===== Extracted information

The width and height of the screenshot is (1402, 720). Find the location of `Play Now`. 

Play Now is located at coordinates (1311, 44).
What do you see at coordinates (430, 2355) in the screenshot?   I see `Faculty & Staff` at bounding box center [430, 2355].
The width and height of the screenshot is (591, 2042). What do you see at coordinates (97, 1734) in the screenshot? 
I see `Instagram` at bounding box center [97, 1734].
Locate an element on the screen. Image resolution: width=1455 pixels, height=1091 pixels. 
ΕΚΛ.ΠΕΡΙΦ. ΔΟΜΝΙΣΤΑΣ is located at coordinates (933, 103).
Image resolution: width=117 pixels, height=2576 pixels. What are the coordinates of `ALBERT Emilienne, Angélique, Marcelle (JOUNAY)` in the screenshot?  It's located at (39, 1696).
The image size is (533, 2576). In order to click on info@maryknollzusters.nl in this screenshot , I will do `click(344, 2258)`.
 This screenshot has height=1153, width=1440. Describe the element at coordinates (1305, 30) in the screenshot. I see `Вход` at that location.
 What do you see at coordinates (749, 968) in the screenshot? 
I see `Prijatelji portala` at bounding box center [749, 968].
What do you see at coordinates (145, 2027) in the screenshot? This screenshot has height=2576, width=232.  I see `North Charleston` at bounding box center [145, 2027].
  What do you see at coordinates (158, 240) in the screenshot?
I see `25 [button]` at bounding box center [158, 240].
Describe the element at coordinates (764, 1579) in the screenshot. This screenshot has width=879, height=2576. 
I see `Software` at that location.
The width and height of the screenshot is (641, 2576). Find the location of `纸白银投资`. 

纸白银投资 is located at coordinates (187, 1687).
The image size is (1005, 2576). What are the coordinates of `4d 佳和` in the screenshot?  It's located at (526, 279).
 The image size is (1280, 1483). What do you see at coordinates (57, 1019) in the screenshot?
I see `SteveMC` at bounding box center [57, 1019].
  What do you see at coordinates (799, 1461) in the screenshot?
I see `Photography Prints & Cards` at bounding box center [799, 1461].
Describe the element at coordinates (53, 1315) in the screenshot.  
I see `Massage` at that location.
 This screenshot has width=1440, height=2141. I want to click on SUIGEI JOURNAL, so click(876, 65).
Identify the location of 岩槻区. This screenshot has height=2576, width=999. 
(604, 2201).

==========

* Your instructions
Exactly reproduce the lines that run from the line with "What do you see at coordinates (749, 968)" through the last line of the records, inclusive.

* Result of the exercise
 What do you see at coordinates (749, 968) in the screenshot? 
I see `Prijatelji portala` at bounding box center [749, 968].
What do you see at coordinates (145, 2027) in the screenshot? This screenshot has height=2576, width=232.  I see `North Charleston` at bounding box center [145, 2027].
  What do you see at coordinates (158, 240) in the screenshot?
I see `25 [button]` at bounding box center [158, 240].
Describe the element at coordinates (764, 1579) in the screenshot. This screenshot has width=879, height=2576. 
I see `Software` at that location.
The width and height of the screenshot is (641, 2576). Find the location of `纸白银投资`. 

纸白银投资 is located at coordinates (187, 1687).
The image size is (1005, 2576). What are the coordinates of `4d 佳和` in the screenshot?  It's located at (526, 279).
 The image size is (1280, 1483). What do you see at coordinates (57, 1019) in the screenshot?
I see `SteveMC` at bounding box center [57, 1019].
  What do you see at coordinates (799, 1461) in the screenshot?
I see `Photography Prints & Cards` at bounding box center [799, 1461].
Describe the element at coordinates (53, 1315) in the screenshot.  
I see `Massage` at that location.
 This screenshot has width=1440, height=2141. I want to click on SUIGEI JOURNAL, so click(876, 65).
Identify the location of 岩槻区. This screenshot has height=2576, width=999. 
(604, 2201).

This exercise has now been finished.